Yes, the majority of people would be able to understand the situation in a reasonably similar (subjectively speaking, because there is no objective similar) way. They would be able to understand the concept of broken bones and car wrecks, in some way based on experiences of their own. So that if you said "car wreck" they'd all remember a car wreck they were in or saw on TV or read about in the paper. All mediated by their perceptions, all subject to their experiences.
The same occurs with any taxonomy of day to day situations. Breaking down the world affecting us. Just because you can track the movement of the underlying world, which is the basis of your viewpoint, doesn't mean that car is somehow not a subjective term nor your mental image of a car nor your touching of a car nor any other interaction with it.
That the car might interact with you and break your leg is based in the underlying objective reality of energy states and energy state transitions, but everything above this level, everything we use for day to day behaviour by breaking the world down into pigeon holes we can deal with, is subjective.

Re:

[identity profile] drainboy.livejournal.com 2002-10-16 06:41 am (UTC)(link)
And tell me the functional difference between one subset of the universe's energy being in a given form and being called God and another subset of the universe's energy being in a given form and being called God.

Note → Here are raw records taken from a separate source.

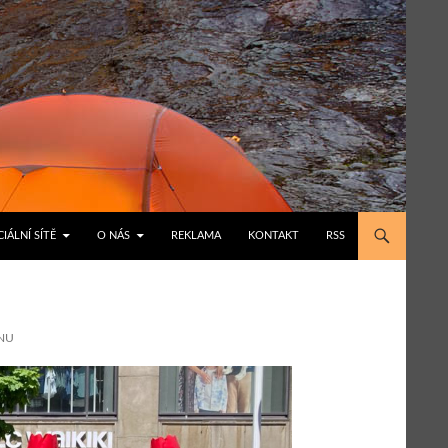
IÁLNÍ SÍTĚ
O NÁS
REKLAMA
KONTAKT
RSS
NU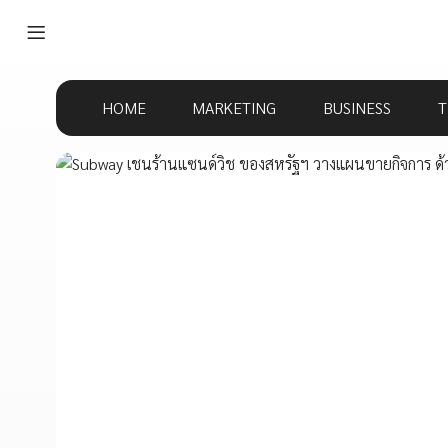
HOME
MARKETING
BUSINESS
T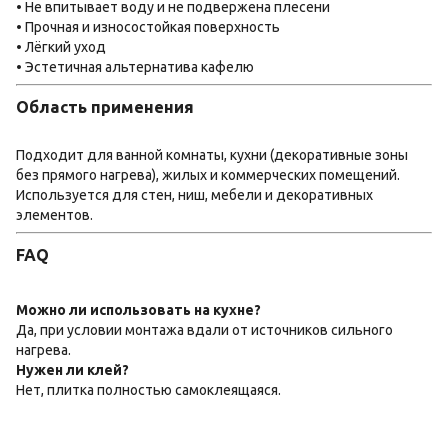
• Не впитывает воду и не подвержена плесени
• Прочная и износостойкая поверхность
• Лёгкий уход
• Эстетичная альтернатива кафелю
Область применения
Подходит для ванной комнаты, кухни (декоративные зоны
без прямого нагрева), жилых и коммерческих помещений.
Используется для стен, ниш, мебели и декоративных
элементов.
FAQ
Можно ли использовать на кухне?
Да, при условии монтажа вдали от источников сильного
нагрева.
Нужен ли клей?
Нет, плитка полностью самоклеящаяся.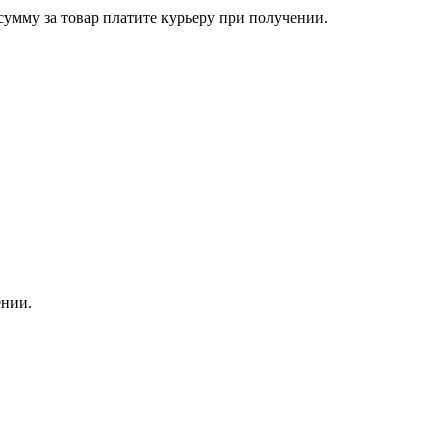
сумму за товар платите курьеру при получении.
ении.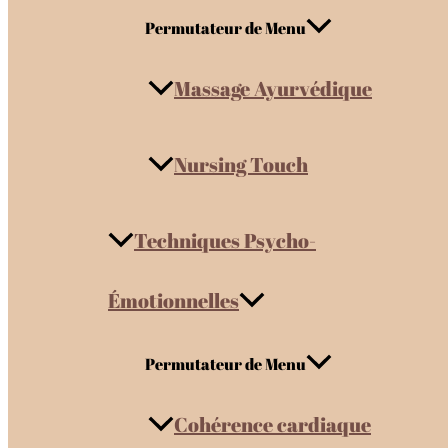
Permutateur de Menu
Massage Ayurvédique
Nursing Touch
Techniques Psycho-
Émotionnelles
Permutateur de Menu
Cohérence cardiaque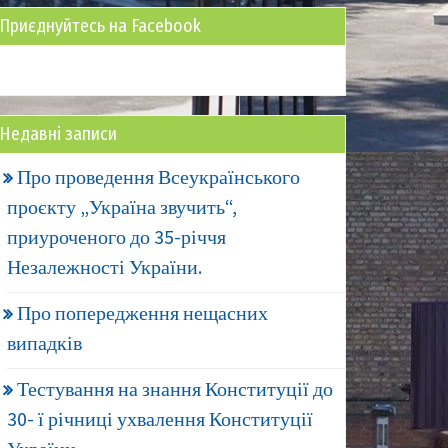
Приєднуйтесь на Facebook
Недавні записи
Про проведення Всеукраїнського
проєкту „Україна звучить“,
приуроченого до 35-річчя
Незалежності України.
Про попередження нещасних
випадків
Тестування на знання Конституції до
30- ї річниці ухвалення Конституції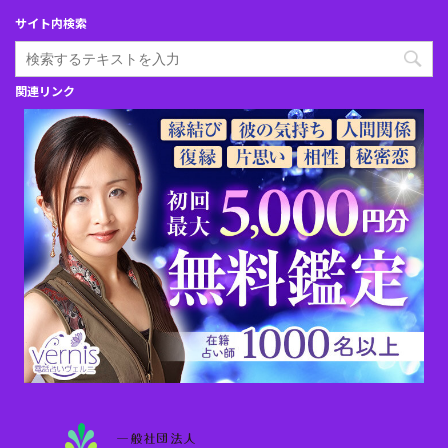
サイト内検索
関連リンク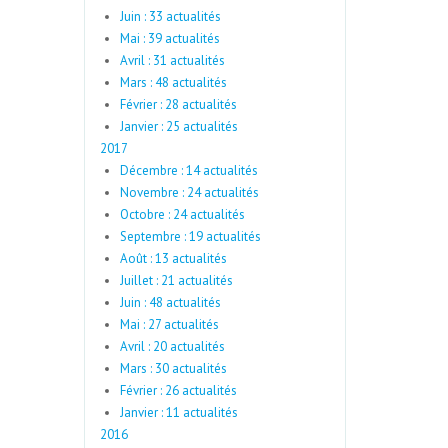
Juin : 33 actualités
Mai : 39 actualités
Avril : 31 actualités
Mars : 48 actualités
Février : 28 actualités
Janvier : 25 actualités
2017
Décembre : 14 actualités
Novembre : 24 actualités
Octobre : 24 actualités
Septembre : 19 actualités
Août : 13 actualités
Juillet : 21 actualités
Juin : 48 actualités
Mai : 27 actualités
Avril : 20 actualités
Mars : 30 actualités
Février : 26 actualités
Janvier : 11 actualités
2016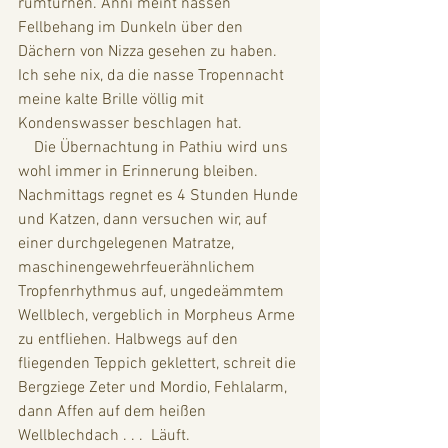
rumturnen. Anni meint nassen 
Fellbehang im Dunkeln über den 
Dächern von Nizza gesehen zu haben. 
Ich sehe nix, da die nasse Tropennacht 
meine kalte Brille völlig mit 
Kondenswasser beschlagen hat. 
    Die Übernachtung in Pathiu wird uns 
wohl immer in Erinnerung bleiben. 
Nachmittags regnet es 4 Stunden Hunde 
und Katzen, dann versuchen wir, auf 
einer durchgelegenen Matratze, 
maschinengewehrfeuerähnlichem 
Tropfenrhythmus auf, ungedeämmtem 
Wellblech, vergeblich in Morpheus Arme 
zu entfliehen. Halbwegs auf den 
fliegenden Teppich geklettert, schreit die 
Bergziege Zeter und Mordio, Fehlalarm, 
dann Affen auf dem heißen 
Wellblechdach . . .  Läuft.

The first being some omnipotent force, the second being a collection of neurons in someone's head.
People define a lot of things as being God. The feeling that there's someone up there that loves them, the feeling they get when they see a beautiful day or a sky full of stars and wonder at the enormity of existence. How is this feeling any less God that an actual white bearded entity raining down thunderbolts (and/or love).

If you believe in a thing and project attributes onto it, then all you have done is taxonomise that thing into a pigeon hole. As this is what we do when we deal with experiences of cars and accidents how is it any different?